BEKASI - Setelah menunggu begitu lama, akhirnya problem warga Perumahan Bumi Bekasi Baru Utara (BBBU), Rawalumbu, Kota Bekasi, Jawa Barat, terkait air keruh dan tidak layak konsumsi yang selama ini dikeluhkan, ditindaklanjuti oleh pihak PDAM Tirta Bhagasasi.
Tindak lanjut tersebut, yakni berupa pertemuan yang dihadiri komunitas RW se-Bumi Bekasi Baru Utara, antara lain RW 08, 09,10 Kelurahan Sepanjang Jaya dan RW 08 Kelurahan Pengasinan, bersama pihak PDAM Tirta Bhagasasi, Rabu (2/4/2018).
Ketua RW 09 Sepanjang Jaya, Heri Priharto menyebut, dari hasil pertemuan telah disepakati bahwa solusi yang diberikan terkait permasalahan air, nantinya akan dibuat progres berdasarkan notulen rapat yang berisi perencanaan antisipasi, antara lain tentang keruhnya air dan limbah.

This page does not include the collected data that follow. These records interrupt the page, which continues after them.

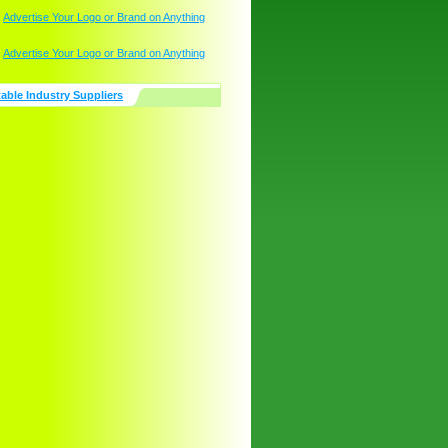
table Industry Suppliers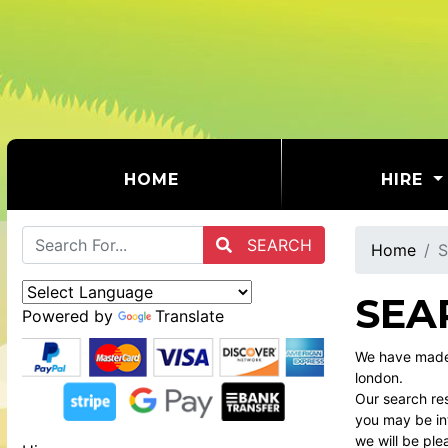
(CURRENT)
HOME
HIRE
SEARCH
Home
S
SEA
Powered by
Translate
We have made 
london.
Our search res
you may be int
we will be ple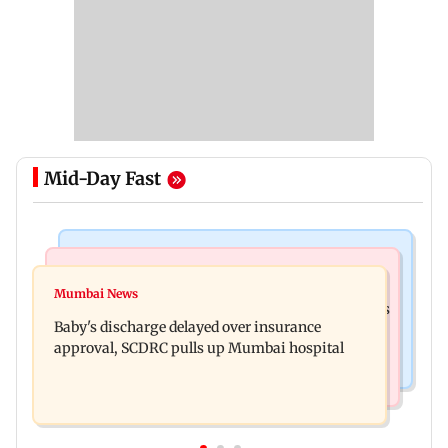
Mid-Day Fast
Bollywood News
Mumbai Crime News
Raveena Tandon almost gets bitten by a dog at
Mumbai News
Mumbai: 128 ATM cards and 57 phones seized as
Ohh My Dog screening - Watch
Baby's discharge delayed over insurance
cops bust cyber fraud gang in Goa
approval, SCDRC pulls up Mumbai hospital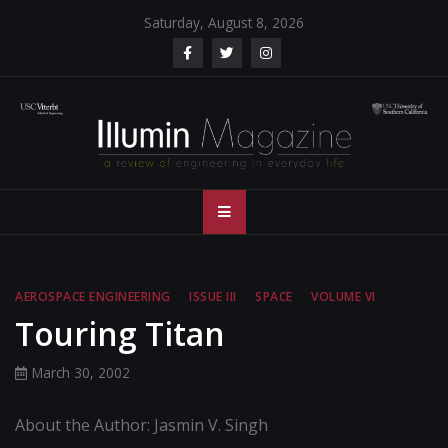
Skip
Saturday, August 8, 2026
to
content
Illumin Magazine
Illumin Magazine – USC Viterbi School of Engineering
– USC Viterbi
School of
AEROSPACE ENGINEERING
ISSUE III
SPACE
VOLUME VI
Engineering
Touring Titan
March 30, 2002
About the Author: Jasmin V. Singh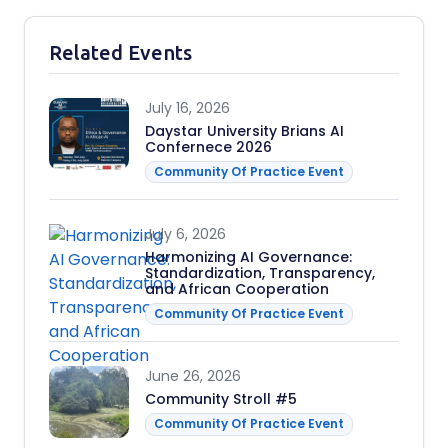
Related Events
July 16, 2026
Daystar University Brians AI
Confernece 2026
Community Of Practice Event
July 6, 2026
Harmonizing AI Governance:
Standardization, Transparency,
and African Cooperation
Community Of Practice Event
June 26, 2026
Community Stroll #5
Community Of Practice Event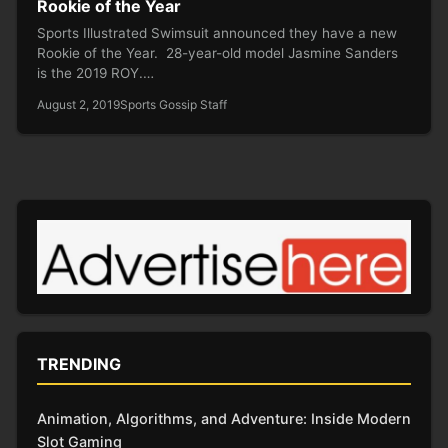
Rookie of the Year
Sports Illustrated Swimsuit announced they have a new
Rookie of the Year. 28-year-old model Jasmine Sanders
is the 2019 ROY.…
August 2, 2019
Sports Gossip Staff
TRENDING
Animation, Algorithms, and Adventure: Inside Modern
Slot Gaming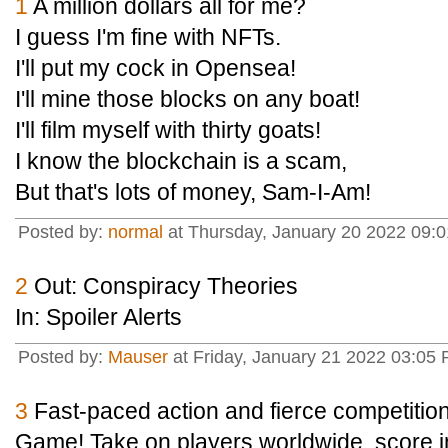
1
A million dollars all for me?
I guess I'm fine with NFTs.
I'll put my cock in Opensea!
I'll mine those blocks on any boat!
I'll film myself with thirty goats!
I know the blockchain is a scam,
But that's lots of money, Sam-I-Am!
Posted by:
normal
at Thursday, January 20 2022 09:
2
Out: Conspiracy Theories
In: Spoiler Alerts
Posted by:
Mauser
at Friday, January 21 2022 03:05 
3
Fast-paced action and fierce competitio
Game! Take on players worldwide, score i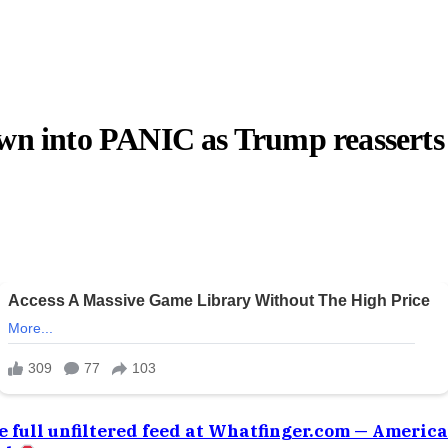
 into PANIC as Trump reasserts
e full unfiltered feed at Whatfinger.com — Americ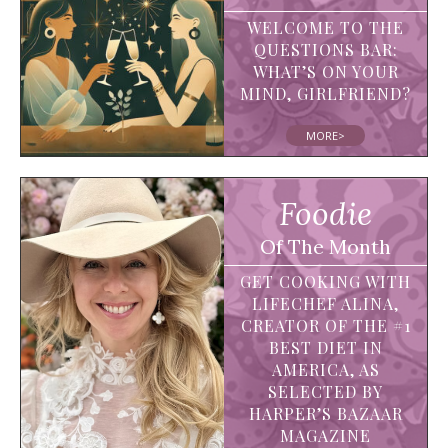
WELCOME TO THE
QUESTIONS BAR:
WHAT’S ON YOUR
MIND, GIRLFRIEND?
MORE>
Foodie
Of The Month
GET COOKING WITH
LIFECHEF ALINA,
CREATOR OF THE #1
BEST DIET IN
AMERICA, AS
SELECTED BY
HARPER’S BAZAAR
MAGAZINE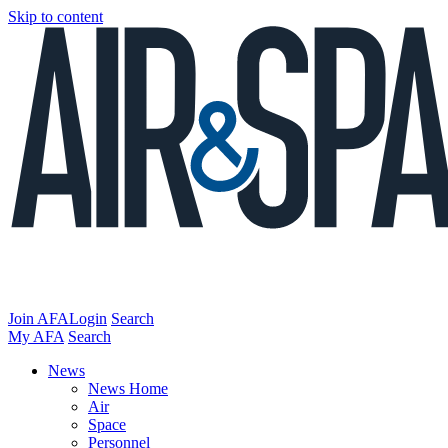
Skip to content
Join AFA
Login
Search
My AFA
Search
News
News Home
Air
Space
Personnel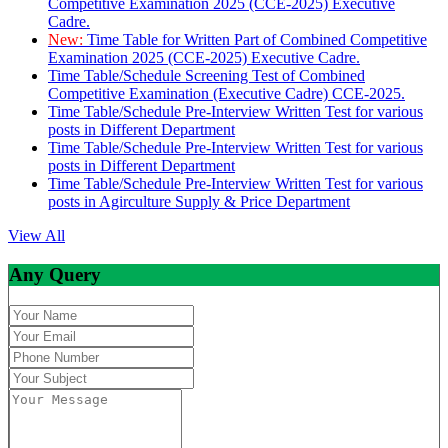
Competitive Examination 2025 (CCE-2025) Executive
Cadre.
New:
Time Table for Written Part of Combined Competitive
Examination 2025 (CCE-2025) Executive Cadre.
Time Table/Schedule Screening Test of Combined
Competitive Examination (Executive Cadre) CCE-2025.
Time Table/Schedule Pre-Interview Written Test for various
posts in Different Department
Time Table/Schedule Pre-Interview Written Test for various
posts in Different Department
Time Table/Schedule Pre-Interview Written Test for various
posts in Agirculture Supply & Price Department
View All
Any Query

"Dengan catatan, interaksinya antara konsumen dengan pihak PDAM bekerja sama tentang keluhan. Di sini kita membangun titik komunikasi. Sebagai konsumen, kita berharap respons PDAM itu bukan sekedar wacana, tapi benar-benar menanggapi setiap keluhan," katanya.
Menurutnya, komunikasi antara kedua pihak yang bersinggungan sangatlah penting untuk dibangun. Hal ini untuk mencegah perbedaan persepsi, seperti yang pernah terjadi sebelum-sebelumnya antara warga dengan pihak PDAM.
"Jadi sama-sama antara kedua pihak. Jadi jangan versi dia (PDAM) airnya baik, versi kita airnya kotor. Kita buktikan dicek bersama-sama, jadi bisa lebih fair. Komitmennya begitu," ujarnya.
Heri menjelaskan, seluruh komitmen yang telah disepakati, ditulis dalam sebuah draf yang nantinya akan dijadikan pegangan warga.
"Kalau pun isinya masih kurang sesuai, saya akan minta dikoreksi. Karena keluhan kita sendiri menyangkut beberapa poin yang harus ada solusinya seperti apa. Jadi permasalahan bisa benar-benar selesai," ungkapnya.
Mengenai penyediaan genset yang juga menjadi keluhan warga, Heri menyebut pihak PDAM tidak menyediakan lantaran mendapat protes dari warga sekitar akibat suara bising yang dihasilkan genset.
Pihak PDAM sendiri mengaku sudah bekerja sama dengan PLN, yang nantinya akan menyediakan resource voltase standby jika sewaktu-waktu terjadi mati lampu di wilayah Rawalumbu.
"Tapi kalau sudah menyangkut Bekasi secara nasional, seperti terjadi tutupnya jalur instalasi vital hingga seluruh Bekasi mati lampu, PDAM susah berbuat," paparnya.
"Jika memang begitu, berarti warga perlu tahu siapa petugasnya di situ. Supaya kalau listrik mati dan PAM juga mati, kita protesnya gampang. Nah, untuk ini PDAM sudah sediakan nama-namanya," ujarnya.
(Baca Juga: Jerit Hati Warga Bekasi Tetap Bayar Rp300-400 Ribu per Bulan untuk Air Tak Layak Konsumsi)
Heri berharap, pihak PDAM Tirta Bhagasasi dapat segera merealisasikan apa yang sudah menjadi kesepakatan bersama warga Perumahan Bumi Bekasi Baru Utara. Karena warga sudah jenuh menghadapi masalah air kotor yang sudah berlangsung bertahun-tahun tersebut.
"Sudah ada beberapa warga yang memutus langganan air PDAM. Mereka berpikir, mengapa harus buang uang untuk air kotor? Ini kan akhirnya yang rugi PDAM sendiri. Harusnya PDAM paham, jika kritikan kita ini untuk memperbaiki kinerja mereka," tandasnya.